In the past years the interest given on savings accounts was poor or absent. Customary saving strategies did not make sense so many in the position to accumulate wealth sought different possibilities to grow capital. Some of it intended for medium term, some for longer term. The availability of investment opportunities to everyone with a smartphone has exploded, and the number of commercial efforts to steer you towards solutions even more.
Not that long ago investing was (a) something few had access to, (b) considered complex enough compelling the investor to obtain advice before making the decision where to invest in and with how much, (c) restricted in the sense that non-professional investors could make individual trades in shares or bonds, (d) not including crypto or finfluencers.

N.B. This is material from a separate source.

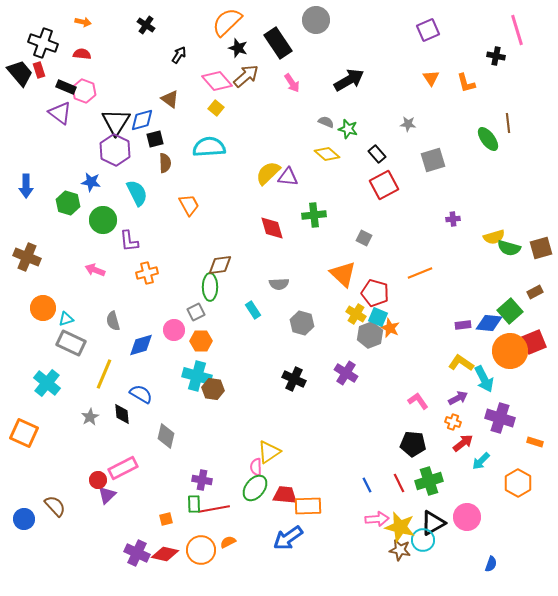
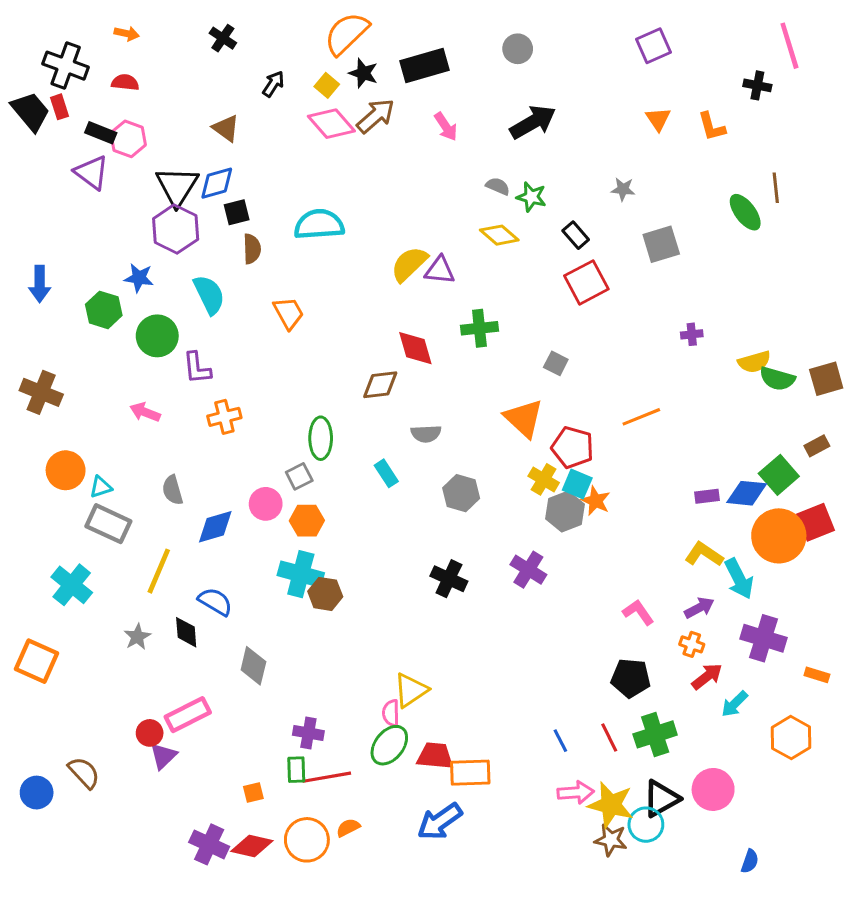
gray circle: (316, 20) -> (518, 49), moved, size x0.7
black rectangle: (278, 43) -> (424, 66), turned -72
brown triangle: (170, 99) -> (226, 128), moved
yellow square: (216, 108) -> (327, 85), moved
brown diamond: (220, 265) -> (380, 385), moved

In a couple of decades technology has brought a huge increase in available products with a high degree of standardization (e.g. Exchange-traded Funds, ETFs) and has enabled private individuals to directly access exchanges to perform trades through brokers with just a smartphone. The downside: peer experience has taken the role of expert advice and execution-only responsibility has replaced duty of care.
For many, advisers are famous in their own bubble, or hardly known outside the professional environment of specialized advice firms, private bankers and whatnot. For many other subjects than money, peer reviews have become the norm becoming comfortable making a choice for a product or a service. Strong reasons for peer review acceptance are that “they cannot all be wrong” and it is in most cases without immediate cost. And for not overly complex situations that is fine; if a band aid does not do what it is made for you simply try another until you are satisfied.
The value of financial advice
When you are investing €1,000 each month to build your personal pension pot or any other costly dream, obligation or excuse this is a serious strain on most people’s net earnings and it is intended to really “fix something”. So if this effort does not yield the intended goal it will take an even bigger effort to (a) repair and (b) make sure the goal is achieved on time and (c) this time it had better work!
Professional advice does not come free (exceptions exist) for a number of reasons. To be able to opine we have to continuously update our knowledge, educate ourselves in many relevant fields, deliver on promises, be there for customers if plans do not succeed this month, help solve practical issues and more importantly, help control damage if it occurs or manage success above and beyond expectations. Protecting the license to operate not only takes effort, it requires an investment in money as well. Both need compensation and that is what clients pay.
Advisers are reviewed and benchmarked by client organizations, regulators and by financial institutions our clients work with. Fame comes on foot and goes by horse is a saying, and very much true for the financial advice profession.
A word to the wise
Everybody is entitled to an opinion, and as far as we are concerned, so are finfluencers. We do object to some of these persons with many digital followers if they make recommendations
- Without suitability analysis for your situation
- For providers they are somehow rewarded by (and the advice is not independent or presented to customers as independent),
- Of which evidence is just their experience and you only have their word for it.
Maybe you could check statements before making next steps. Many financial mistakes are the result of a small risk with a large impact. Will your peer actually help solve an undesired situation. Does the peer have the experience and the capacity to do so? In our opinion, professional financial advisers will get you further.